Crypto moves into exchange control framework

As noted by ENS on the Lexology site, National Treasury’s draft Capital Flow Management Regulations, 2026 represent a material shift in how crypto assets will be treated in South Africa. The proposals move crypto firmly into the exchange control framework by classifying it as ‘capital’ rather than currency, bringing it within the broader regime governing the movement of value across borders. This aligns with the global trend of tightening oversight on digital assets but goes further in attempting to integrate crypto into a traditional exchange control system that has historically focused on fiat flows.

A key feature of the draft regulations is the introduction of a new category of authorised crypto asset service providers, which would sit at the centre of higher-value transactions and effectively act as gatekeepers for the movement of crypto assets. Transactions above prescribed thresholds may be restricted to these authorised entities, with requirements for supporting documentation and regulatory approval. Importantly, the current drafting does not limit these controls to cross-border activity, suggesting that even domestic transactions could fall within scope depending on how thresholds are set. This introduces a level of oversight that is far more intrusive than current market expectations.

The proposed framework also introduces explicit controls over the cross-border movement of crypto assets. Transfers to non-residents, or the export of crypto value from South Africa, would require approval from National Treasury or an authorised party. In addition, the regulations contemplate enforcement mechanisms such as declarations, document production, search and seizure, and potential forfeiture where transactions are suspected to contravene the rules. These provisions mirror traditional exchange control tools but are being extended into a digital asset environment where concepts such as possession and control are less straightforward.

Reporting obligations are another central pillar. Individuals and entities holding or transacting above specified thresholds would be required to declare their crypto asset positions within defined timeframes, with the possibility that these holdings could be purchased by authorities or authorised intermediaries under certain conditions. Restrictions on disposal or transfer without approval further reinforce the intent to monitor and control the lifecycle of crypto assets once they enter the regulated perimeter.

From a practical perspective, the impact could be significant. Financial institutions and crypto service providers will need to reassess how their systems, onboarding processes and transaction monitoring frameworks operate in light of potential exchange control requirements. For investors and businesses, the flexibility traditionally associated with crypto assets may be curtailed by approval processes, reporting obligations and limits on how assets can be used or transferred.

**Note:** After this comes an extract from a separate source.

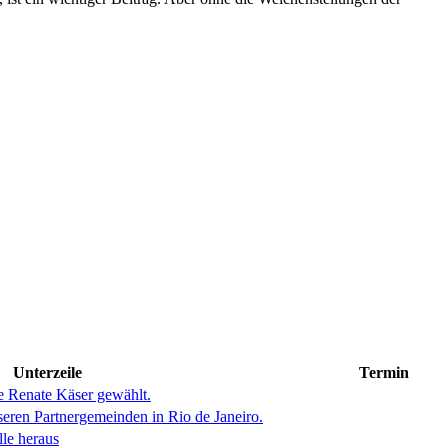
Unterzeile
Termin
 Renate Käser gewählt.
seren Partnergemeinden in Rio de Janeiro.
lle heraus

The broader message is clear. Crypto assets are not being prohibited, but they are being drawn into a far more structured and enforceable regulatory environment. This reflects a policy intent to balance innovation with control, particularly in relation to capital flows, financial stability and financial crime risk. As with previous shifts in the regulatory landscape, the detail will matter, and the consultation period provides an important opportunity for industry participants to engage on the practical implications before the framework is finalised.